Moment of truth in International Higher Education

International student migration ebbs and flows. We have seen the tide rise just before the
pandemic and just after. But what goes up always comes down.


The international student flow is a big industry where fortunes have been made. The sector
has its conferences, awards, rankings, Gurus, retreats, and the works! It has grown manifold
over the years and expanded in lockstep with the growth of China, India, and the rest. The
middle classes grew precisely at the time when managerialism and retrenchment of public
funds hit the universities in Europe, North America, and Australia. So, Champagne flowed!


The sector is built on a set of interlocking stories: The destination countries, such as the UK,
get access to skilled professionals. The diversity of the student population helps the
universities and students get opportunities and exposure. Last but not the least, most students
eventually go back, and their home countries gain in expertise and enterprise that come with
education and exposure.


None of these are completely true, however.
 

A large part of the student flow is often connected to lack of economic opportunities in the
source countries. A large proportion of the students are looking to use education as a path to
legal migration. The courses offered are often at a very basic level, and ‘cheap labour’ rather
than ‘skilled professional’ would be the most appropriate description here. The sector’s
impact on research output is disproportionately small – research scholars come through other
channels – and the private institutions that thrive on international students are often mono-
culture, serving one or another geographical region.
 

The impact on the source countries is also often negative. The international student flow
causes an immediate outflow of foreign exchange, which cannot fully be justified by the
prospect of inflow at a future time. Large student outflows also lead to systematic
degradation of the country's higher education infrastructure, as every dollar sent abroad for
higher education is, in theory, not spent at the home country's institutions. The argument that
the home country institutions are not as good as the foreign ones - hence the students go
abroad - got the logic backwards: A country that actively discouraged students from going
abroad, Malaysia being a case in point, has seen its domestic higher education infrastructure
improve.


In the meantime, the universities and their officers often don’t know – and in some cases,
don’t care to learn - who the international students are and what they do. For them,
international student fees are just a line item, mostly unrestricted funds which can be used for
vanity projects and to plug the gaps elsewhere. Over time, this has become a dangerous
addiction. The new nawabs, those who run the international offices and partnerships, have
reshaped the priorities of the universities, helping create subpar degrees and waving through
pathway qualifications without the usual checks and balances. In practice, the practices have
evolved into a combination of a neo-colonialist cultural enterprise and sharp-elbowed
commercial practices and led to the corruption of the institutions from the inside.

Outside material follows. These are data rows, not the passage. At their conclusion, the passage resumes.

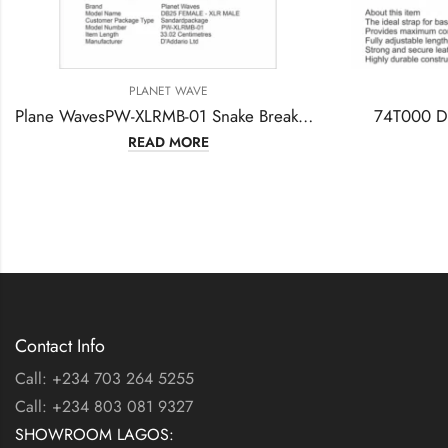
PLANET WAVE
PLANET WAVE
Plane WavesPW-XLRMB-01 Snake Breakout Cable DB25 (W) -XLR (M) – XLR (W)
74T000 D’Addario Bass Gu
READ MORE
READ MORE
Contact Info
Call: +234 703 264 5255
Call: +234 803 081 9327
SHOWROOM LAGOS: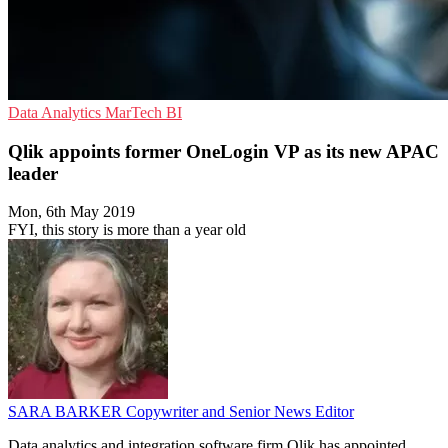
Data Analytics
MarTech
BI
Qlik appoints former OneLogin VP as its new APAC
leader
Mon, 6th May 2019
FYI, this story is more than a year old
SARA BARKER
Copywriter and Senior News Editor
Data analytics and integration software firm Qlik has appointed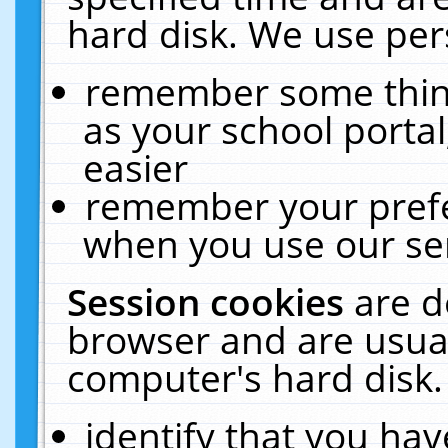
hard disk. We use pers
remember some thing
as your school portal
easier
remember your prefe
when you use our ser
Session cookies
are d
browser and are usual
computer's hard disk.
identify that you hav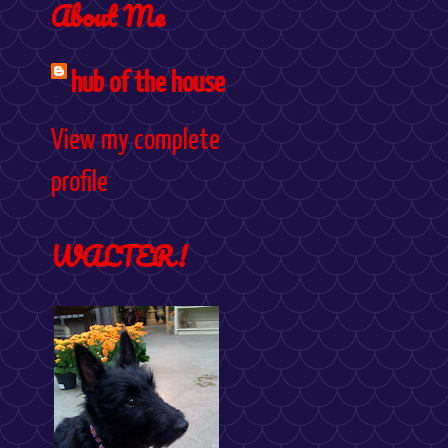
About Me
hub of the house
View my complete
profile
WALTER!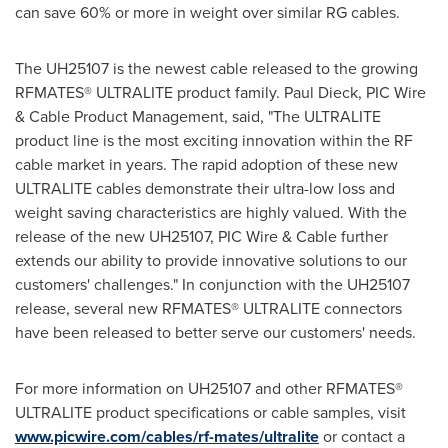
can save 60% or more in weight over similar RG cables.
The UH25107 is the newest cable released to the growing
RFMATES® ULTRALITE product family.
Paul Dieck
, PIC Wire
& Cable Product Management, said, "The ULTRALITE
product line is the most exciting innovation within the RF
cable market in years. The rapid adoption of these new
ULTRALITE cables demonstrate their ultra-low loss and
weight saving characteristics are highly valued. With the
release of the new UH25107, PIC Wire & Cable further
extends our ability to provide innovative solutions to our
customers' challenges." In conjunction with the UH25107
release, several new RFMATES® ULTRALITE connectors
have been released to better serve our customers' needs.
For more information on UH25107 and other RFMATES®
ULTRALITE product specifications or cable samples, visit
www.picwire.com/cables/rf-mates/ultralite
or contact a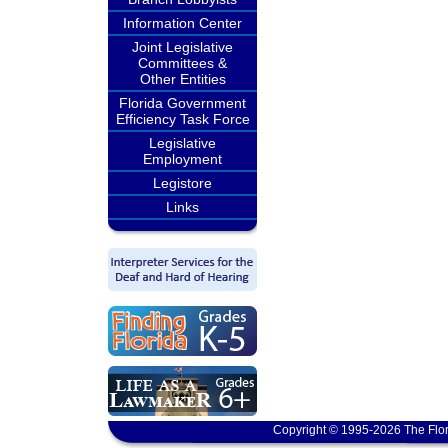
Information Center
Joint Legislative
Committees &
Other Entities
Florida Government
Efficiency Task Force
Legislative
Employment
Legistore
Links
Copyright © 1995-2026 The Flor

Finally, the students themselves are often the victims of the system. Most are destined to toil
in minimum-wage jobs for many years, jumping from one visa to another. They have
minimal rights to have an everyday family life or prospects of integrating into the local
community. Since no one cares for them, their stories usually don't make it to the
newspapers. They also want to keep telling the fairy-tale to their parents back home, who
might have mortgaged the family land to send them abroad. However, with the cost-of-living
crisis and the prospect of recession, their stories are spilling over on social media.

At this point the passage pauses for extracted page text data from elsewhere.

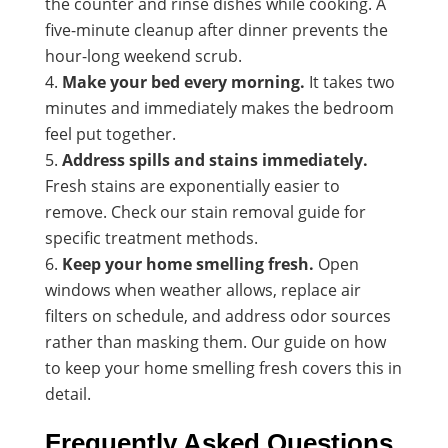
the counter and rinse dishes while cooking. A
five-minute cleanup after dinner prevents the
hour-long weekend scrub.
Make your bed every morning.
It takes two
minutes and immediately makes the bedroom
feel put together.
Address spills and stains immediately.
Fresh stains are exponentially easier to
remove. Check our
stain removal guide
for
specific treatment methods.
Keep your home smelling fresh.
Open
windows when weather allows, replace air
filters on schedule, and address odor sources
rather than masking them. Our guide on how
to keep your home smelling fresh covers this in
detail.
Frequently Asked Questions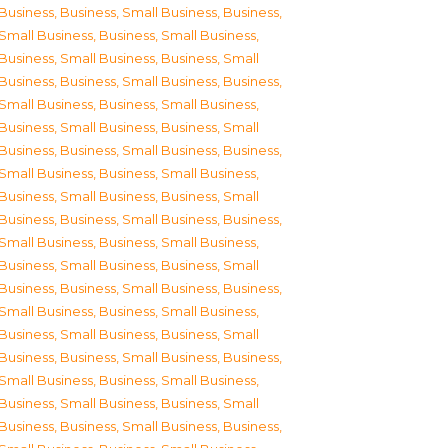
Business
,
Business, Small Business
,
Business,
Small Business
,
Business, Small Business
,
Business, Small Business
,
Business, Small
Business
,
Business, Small Business
,
Business,
Small Business
,
Business, Small Business
,
Business, Small Business
,
Business, Small
Business
,
Business, Small Business
,
Business,
Small Business
,
Business, Small Business
,
Business, Small Business
,
Business, Small
Business
,
Business, Small Business
,
Business,
Small Business
,
Business, Small Business
,
Business, Small Business
,
Business, Small
Business
,
Business, Small Business
,
Business,
Small Business
,
Business, Small Business
,
Business, Small Business
,
Business, Small
Business
,
Business, Small Business
,
Business,
Small Business
,
Business, Small Business
,
Business, Small Business
,
Business, Small
Business
,
Business, Small Business
,
Business,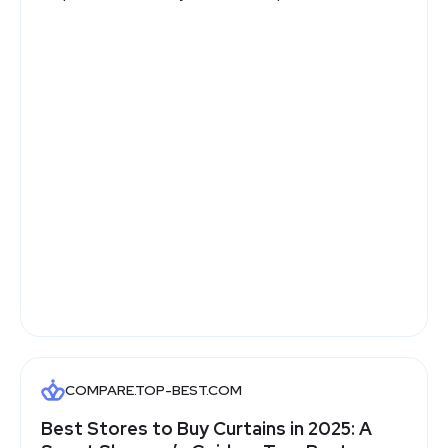
COMPARE.TOP-BEST.COM
Best Stores to Buy Curtains in 2025: A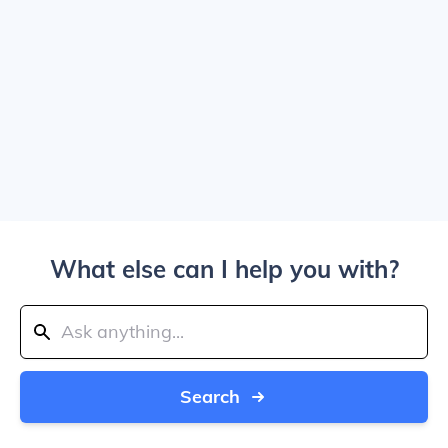
What else can I help you with?
Search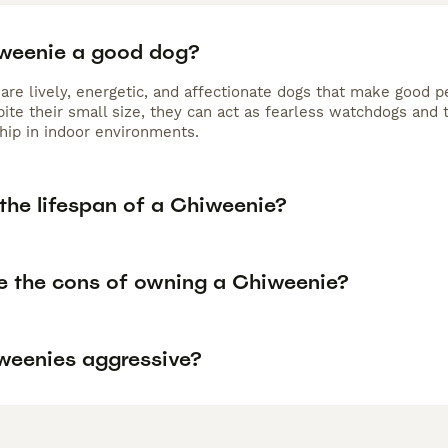
iweenie a good dog?
are lively, energetic, and affectionate dogs that make good p
ite their small size, they can act as fearless watchdogs and 
ip in indoor environments.
the lifespan of a Chiweenie?
e the cons of owning a Chiweenie?
weenies aggressive?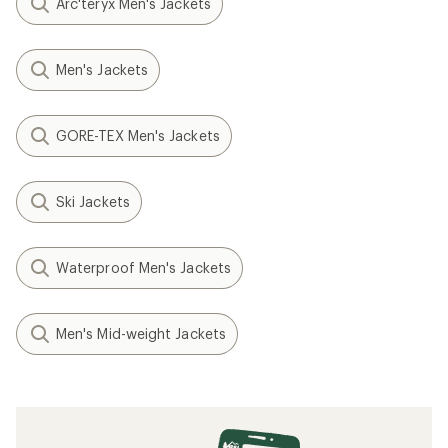
Arc'teryx Men's Jackets
Men's Jackets
GORE-TEX Men's Jackets
Ski Jackets
Waterproof Men's Jackets
Men's Mid-weight Jackets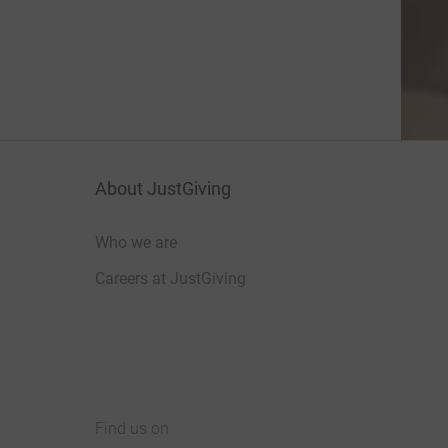
About JustGiving
Who we are
Careers at JustGiving
Find us on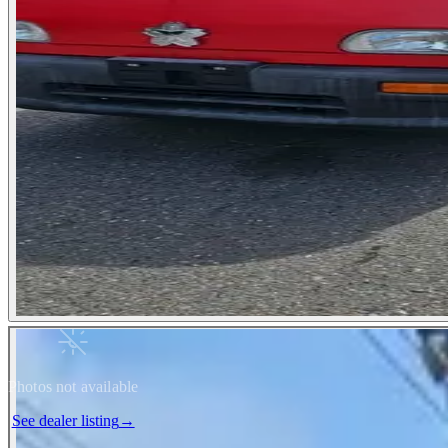
Photos not available
See dealer listing
→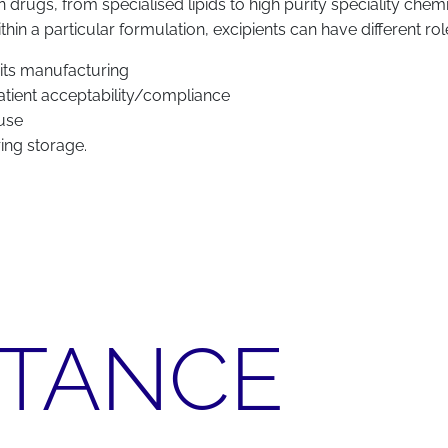
on drugs, from specialised lipids to high purity speciality che
n a particular formulation, excipients can have different ro
 its manufacturing
 patient acceptability/compliance
 use
ring storage.
RTANCE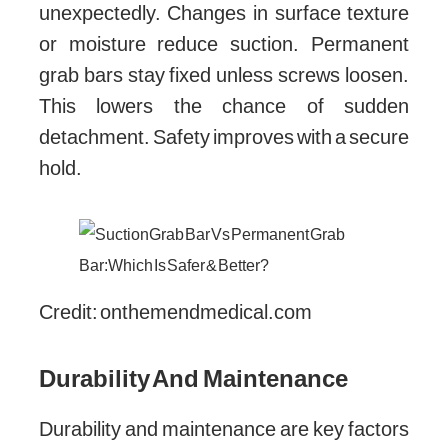
unexpectedly. Changes in surface texture
or moisture reduce suction. Permanent
grab bars stay fixed unless screws loosen.
This lowers the chance of sudden
detachment. Safety improves with a secure
hold.
Credit: onthemendmedical.com
Durability And Maintenance
Durability and maintenance are key factors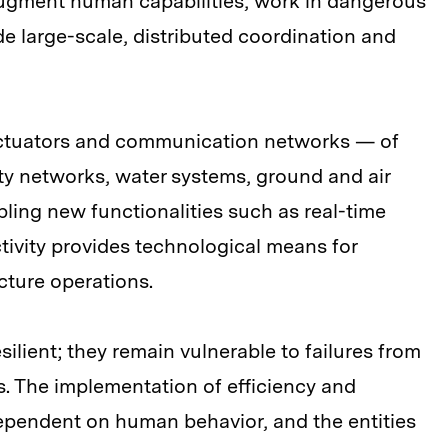
 augment human capabilities, work in dangerous
de large-scale, distributed coordination and
ctuators and communication networks — of
city networks, water systems, ground and air
abling new functionalities such as real-time
tivity provides technological means for
ucture operations.
silient; they remain vulnerable to failures from
s. The implementation of efficiency and
 dependent on human behavior, and the entities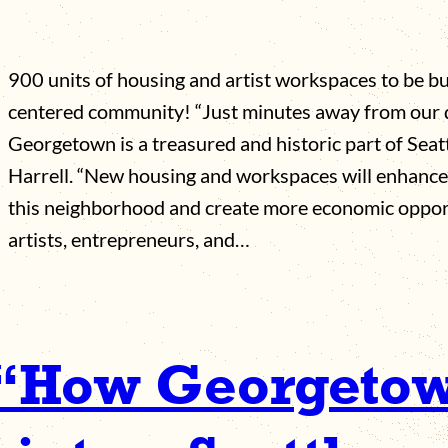
900 units of housing and artist workspaces to be bui
centered community! “Just minutes away from our
Georgetown is a treasured and historic part of Seat
Harrell. “New housing and workspaces will enhance 
this neighborhood and create more economic opportu
artists, entrepreneurs, and…
 “How Georgetown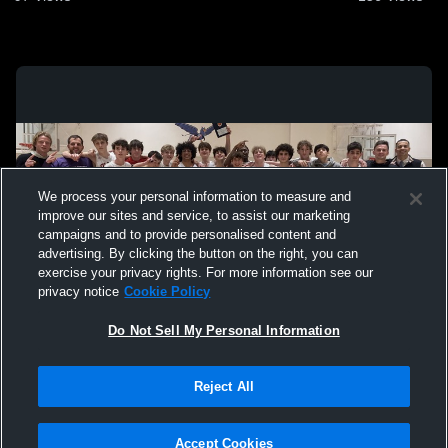
We process your personal information to measure and
improve our sites and service, to assist our marketing
campaigns and to provide personalised content and
advertising. By clicking the button on the right, you can
exercise your privacy rights. For more information see our
privacy notice
Cookie Policy
Do Not Sell My Personal Information
Privacy Policy
|
Terms & Conditions
|
Software License Agreement
|
Do
Reject All
Not Sell My Personal Information
|
Cookies
|
Security
Hudl is a product and service of Agile Sports Technologies, Inc. All text and design
©2007-2026. All rights reserved.
Accept Cookies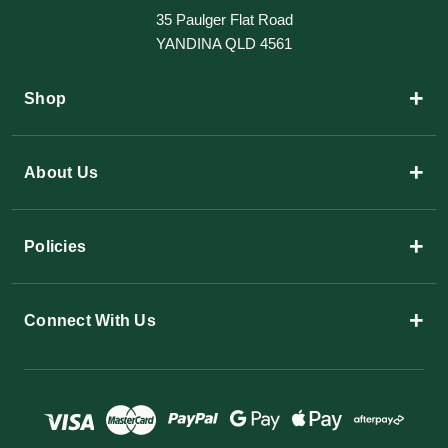
35 Paulger Flat Road
YANDINA QLD 4561
+
Shop
+
About Us
+
Policies
+
Connect With Us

Therefore, no one should be surprised that the party is now ending. As the destination
countries struggle with housing and public services, they are turning their back on
international student flows. It is now common for Ontario food banks to discourage
international students, as the media in Australia to blame the students for runaway rents in
large cities. Consequently, Canada has now capped its international student numbers and
asked its universities to find different growth mechanisms. Australia is looking to limit visas
and tax international student incomes to pay for the expansion of tertiary education for the
Australians. The UK has started by taking away the rights of international students to bring
their families and is now reviewing the graduate visa options. The for-profit sector, which has
been driving the international student numbers, has been severely curtailed everywhere.
 

But when I speak to people in the sector, wilful blindness prevails. No one believes that the
changes are permanent or significant. In the past, countries played the game of musical
chairs: If one country became more stringent, the other allowed students to come easily. And,
then, the argument that there will always be enough demand. That this is different this time -
the countries are all closing their doors in unison, and the demand may be faltering.
 

Also different is the behaviour of the source countries, which are seen as passive players in
the discussion on international education. They are no longer inactive. China has taken an
activist stance in stemming the student flow. There is significant legislative activism in India,
and given its size, this will shape the international education sector globally. However, the
traditional players are too absorbed in themselves to pay attention.
 

Overall, the sector is currently rearranging the proverbial deck chairs while the ship is
sinking. Except the usual arguments around international students' contribution to the
economy (slightly muted now with the issue of rising accommodation costs) and the clamour
for graduate visas, there are no serious strategic conversations. There is very little
commitment among the university leadership to rethink their proposition and rewire the
institutions for the changing marketplace for higher education. The alternatives in their
arsenal, such as twining or branch campuses, do not work without a proper understanding of
the labour market of the students' home countries, or a proper redesign of the qualifications.
 

Therefore, everyone is searching for ever newer bottles to serve the same old stale wine.